* [ACTIVITY]: All of the data that follows is to be printed exactly, without pictures.

==== SUPPLIED ENTRIES ====

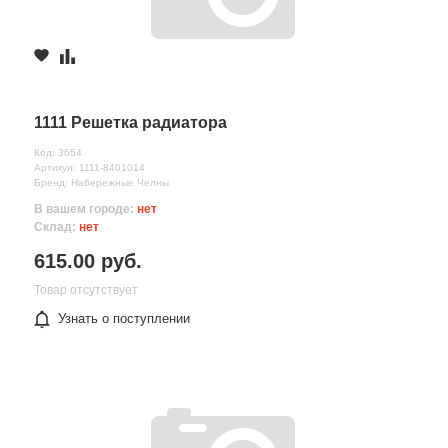
1111 Решетка радиатора
Код: 3654
Артикул: 1111-8401014
Бренд: Набережные Челны
В вашем городе:
нет
Склад:
нет
615.00 руб.
Товар отсутствует
Узнать о поступлении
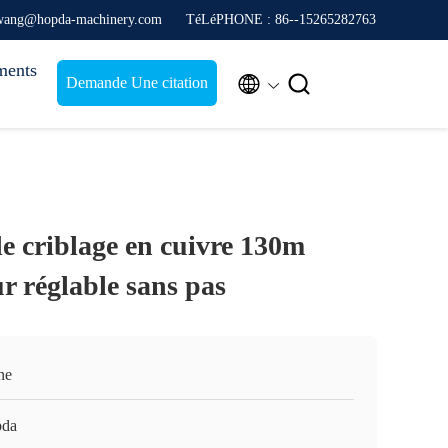
enwang@hopda-machinery.com
TéLéPHONE : 86--15265282763
ments


Demande Une citation
e criblage en cuivre 130m
 réglable sans pas
ne
da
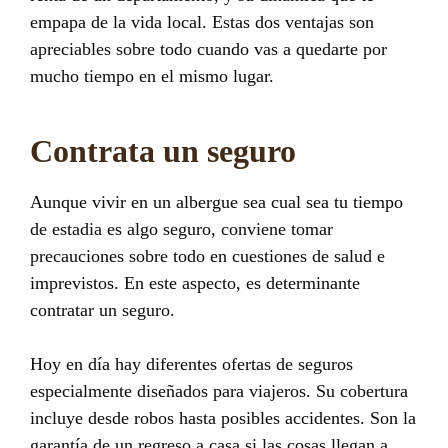
empapa de la vida local. Estas dos ventajas son
apreciables sobre todo cuando vas a quedarte por
mucho tiempo en el mismo lugar.
Contrata un seguro
Aunque vivir en un albergue sea cual sea tu tiempo
de estadia es algo seguro, conviene tomar
precauciones sobre todo en cuestiones de salud e
imprevistos. En este aspecto, es determinante
contratar un seguro.
Hoy en día hay diferentes ofertas de seguros
especialmente diseñados para viajeros. Su cobertura
incluye desde robos hasta posibles accidentes. Son la
garantía de un regreso a casa si las cosas llegan a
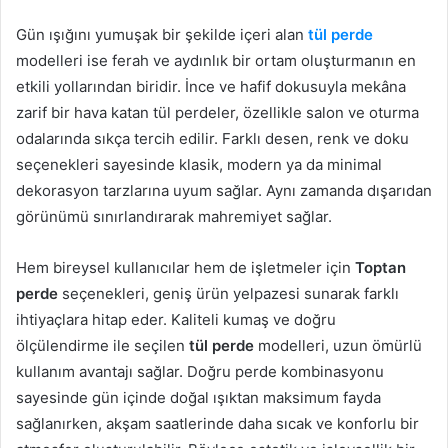
Gün ışığını yumuşak bir şekilde içeri alan
tül perde
modelleri ise ferah ve aydınlık bir ortam oluşturmanın en
etkili yollarından biridir. İnce ve hafif dokusuyla mekâna
zarif bir hava katan tül perdeler, özellikle salon ve oturma
odalarında sıkça tercih edilir. Farklı desen, renk ve doku
seçenekleri sayesinde klasik, modern ya da minimal
dekorasyon tarzlarına uyum sağlar. Aynı zamanda dışarıdan
görünümü sınırlandırarak mahremiyet sağlar.
Hem bireysel kullanıcılar hem de işletmeler için
Toptan
perde
seçenekleri, geniş ürün yelpazesi sunarak farklı
ihtiyaçlara hitap eder. Kaliteli kumaş ve doğru
ölçülendirme ile seçilen
tül perde
modelleri, uzun ömürlü
kullanım avantajı sağlar. Doğru perde kombinasyonu
sayesinde gün içinde doğal ışıktan maksimum fayda
sağlanırken, akşam saatlerinde daha sıcak ve konforlu bir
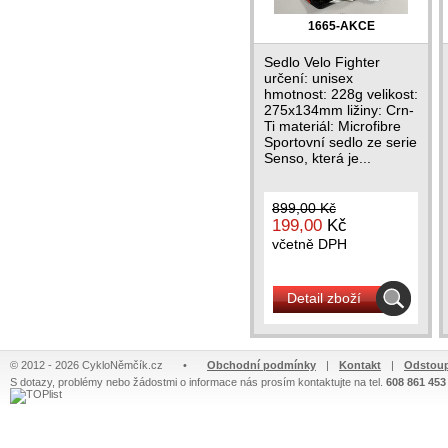
1665-AKCE
Sedlo Velo Fighter
určení: unisex
hmotnost: 228g velikost:
275x134mm ližiny: Crn-
Ti materiál: Microfibre
Sportovní sedlo ze serie
Senso, která je...
899,00 Kč
199,00
Kč
včetně DPH
Detail zboží
© 2012 - 2026 CykloNěmčík.cz
•
Obchodní podmínky
|
Kontakt
|
Odstoup
S dotazy, problémy nebo žádostmi o informace nás prosím kontaktujte na tel.
608 861 453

====

* [ANSWER SECTION]:
1111 Решетка радиатора
Код: 3654
Артикул: 1111-8401014
Бренд: Набережные Челны
В вашем городе:
нет
Склад:
нет
615.00 руб.
Товар отсутствует
Узнать о поступлении
enwang@hopda-machinery.com
TéLéPHONE : 86--15265282763
ments


Demande Une citation
e criblage en cuivre 130m
 réglable sans pas
ne
da
empapa de la vida local. Estas dos ventajas son
apreciables sobre todo cuando vas a quedarte por
mucho tiempo en el mismo lugar.
Contrata un seguro
Aunque vivir en un albergue sea cual sea tu tiempo
de estadia es algo seguro, conviene tomar
precauciones sobre todo en cuestiones de salud e
imprevistos. En este aspecto, es determinante
contratar un seguro.
Hoy en día hay diferentes ofertas de seguros
especialmente diseñados para viajeros. Su cobertura
incluye desde robos hasta posibles accidentes. Son la
garantía de un regreso a casa si las cosas llegan a
Gün ışığını yumuşak bir şekilde içeri alan
tül perde
modelleri ise ferah ve aydınlık bir ortam oluşturmanın en
etkili yollarından biridir. İnce ve hafif dokusuyla mekâna
zarif bir hava katan tül perdeler, özellikle salon ve oturma
odalarında sıkça tercih edilir. Farklı desen, renk ve doku
seçenekleri sayesinde klasik, modern ya da minimal
dekorasyon tarzlarına uyum sağlar. Aynı zamanda dışarıdan
görünümü sınırlandırarak mahremiyet sağlar.
Hem bireysel kullanıcılar hem de işletmeler için
Toptan
perde
seçenekleri, geniş ürün yelpazesi sunarak farklı
ihtiyaçlara hitap eder. Kaliteli kumaş ve doğru
ölçülendirme ile seçilen
tül perde
modelleri, uzun ömürlü
kullanım avantajı sağlar. Doğru perde kombinasyonu
sayesinde gün içinde doğal ışıktan maksimum fayda
sağlanırken, akşam saatlerinde daha sıcak ve konforlu bir
1665-AKCE
Sedlo Velo Fighter
určení: unisex
hmotnost: 228g velikost:
275x134mm ližiny: Crn-
Ti materiál: Microfibre
Sportovní sedlo ze serie
Senso, která je...
899,00 Kč
199,00
Kč
včetně DPH
Detail zboží
© 2012 - 2026 CykloNěmčík.cz
•
Obchodní podmínky
|
Kontakt
|
Odstoup
S dotazy, problémy nebo žádostmi o informace nás prosím kontaktujte na tel.
608 861 453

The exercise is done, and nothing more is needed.